SOS Racisme a dénoncé un «bal immonde pour nostalgiques du IIIe Reich», le Front de gauche une «VRP de la haine en week-end»et le Modem un «bal tragique» qui fait «tomber le masque» de la candidate frontiste. L'Union des étudiants juifs de France (UEJF) s'est «s'inquiétée du silence de la société civile et de la classe politique». Le PS a très tardivement réagi. L'UMP, elle, s'est bien gardée de le faire. Et pour cause, le parti présidentiel a opté pour une triple stratégie : ne pas taper trop fort sur Marine Le Pen, chasser sur ses terres et obliger le PS à se positionner sur ces questions (lire notre enquête sur la riposte au FN).

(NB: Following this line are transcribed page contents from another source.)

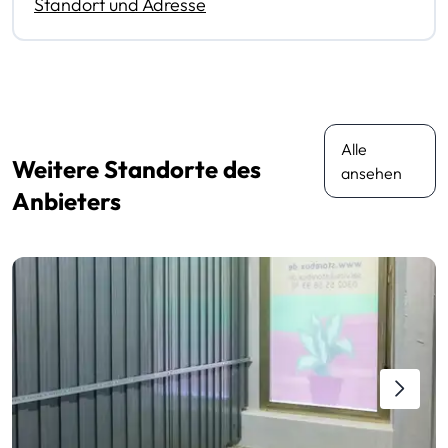
Standort und Adresse
Alle
Weitere Standorte des
ansehen
Anbieters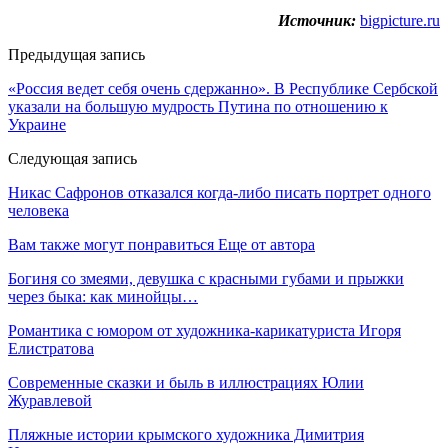
Источник:
bigpicture.ru
Предыдущая запись
«Россия ведет себя очень сдержанно». В Республике Сербской
указали на большую мудрость Путина по отношению к
Украине
Следующая запись
Никас Сафронов отказался когда-либо писать портрет одного
человека
Вам также могут понравиться
Еще от автора
Богиня со змеями, девушка с красными губами и прыжки
через быка: как минойцы…
Романтика с юмором от художника-карикатуриста Игоря
Елистратова
Современные сказки и быль в иллюстрациях Юлии
Журавлевой
Пляжные истории крымского художника Димитрия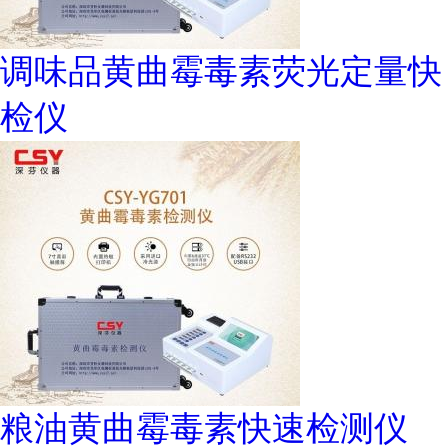
调味品黄曲霉毒素荧光定量快
检仪
粮油黄曲霉毒素快速检测仪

Un cadre de l'UMP l'a d'ailleurs formulé ainsi à Mediapart : «A l’UMP, on n’a pas intérêt à donner l’impression que notre adversaire c’est le FN, ni à lui donner de l’importance. Son électorat est volatil, on en aura besoin au second tour, il ne faut pas le braquer.» Il faut «en parler, mais pas trop abondamment. On tape fréquemment sur son projet, mais en restant sur l’économie et le social. On n’a pas intérêt à parler des autres thématiques (immigration, peine de mort, etc.), on a peur d’être moins audible».